С тех пор я заглядывал к нему три-четыре раза в год, иногда пропустить рюмочку, иногда на ленч, но ни разу не оставался ночевать. В тридцать лет я проявлял при встречах с ним гораздо больше здравого смысла, чем в пятнадцать. Он по-прежнему пытался мне что-то запрещать, критиковать и карать, но, поскольку прошли те времена, когда я зависел целиком и полностью от его одобрения, и теперь он не мог запирать меня в спальне за несогласие с ним, я находил своего рода извращенное удовольствие от общения с отцом.

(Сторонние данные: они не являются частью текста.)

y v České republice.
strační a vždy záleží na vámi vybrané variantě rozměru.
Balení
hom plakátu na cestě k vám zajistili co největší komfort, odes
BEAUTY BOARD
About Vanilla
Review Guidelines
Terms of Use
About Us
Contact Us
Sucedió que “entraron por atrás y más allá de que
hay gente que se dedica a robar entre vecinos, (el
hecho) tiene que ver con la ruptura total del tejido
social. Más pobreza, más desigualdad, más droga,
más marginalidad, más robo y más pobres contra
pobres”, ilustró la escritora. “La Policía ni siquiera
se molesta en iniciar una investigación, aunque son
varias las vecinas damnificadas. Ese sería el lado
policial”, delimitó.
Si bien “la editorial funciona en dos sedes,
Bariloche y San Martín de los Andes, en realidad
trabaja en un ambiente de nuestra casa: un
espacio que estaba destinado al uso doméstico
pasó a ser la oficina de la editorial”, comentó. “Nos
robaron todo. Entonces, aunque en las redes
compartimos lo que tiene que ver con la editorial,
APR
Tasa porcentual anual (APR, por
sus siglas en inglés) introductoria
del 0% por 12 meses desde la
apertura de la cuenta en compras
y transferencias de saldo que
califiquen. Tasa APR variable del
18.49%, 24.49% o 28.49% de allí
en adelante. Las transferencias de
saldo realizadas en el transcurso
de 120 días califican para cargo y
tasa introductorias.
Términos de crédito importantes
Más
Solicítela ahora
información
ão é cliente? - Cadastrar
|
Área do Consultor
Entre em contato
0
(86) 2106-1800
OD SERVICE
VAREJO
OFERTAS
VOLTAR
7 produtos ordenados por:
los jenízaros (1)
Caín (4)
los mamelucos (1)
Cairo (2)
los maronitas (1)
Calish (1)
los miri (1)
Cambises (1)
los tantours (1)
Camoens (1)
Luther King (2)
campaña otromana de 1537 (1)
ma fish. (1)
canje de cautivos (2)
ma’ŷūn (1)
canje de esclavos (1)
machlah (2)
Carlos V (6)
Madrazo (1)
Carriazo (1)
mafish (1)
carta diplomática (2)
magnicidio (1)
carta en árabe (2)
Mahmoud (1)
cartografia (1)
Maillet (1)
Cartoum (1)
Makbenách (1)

Когда меня срочно вызвали в Роули-Лодж после несчастного случая, я думал, что не смогу спать в своей комнате, в своей кровати, что лучше выберу другую комнату. Но все равно пришлось, потому что именно ее приготовили для меня, а в остальных мебель была прикрыта пыльными чехлами.
Слишком много воспоминаний вернулось ко мне, когда я увидел знакомые с детства вещи и по пятьдесят раз перечитанные книги на полке; и даже посмеявшись над собой как можно циничнее, я не смог заставить себя в ту первую ночь по возвращении лежать в темноте с закрытой дверью.
Я сел в кресло для посетителей и принялся за «Таймс», лежавшую у него на кровати. Отцовская рука, желтоватая, веснушчатая, с толстыми узлами вен, упала на простыню, все еще не выпуская очки в черной оправе, которые он снял перед тем как заснуть. Я вспомнил, что когда мне было семнадцать лет, я стал носить очки в такой же оправе, только с простыми стеклами, потому что для меня они символизировали авторитет, а я хотел, чтобы клиенты видели во мне взрослого и солидного человека. Не знаю, удался ли трюк с оправой, но дело мое процветало.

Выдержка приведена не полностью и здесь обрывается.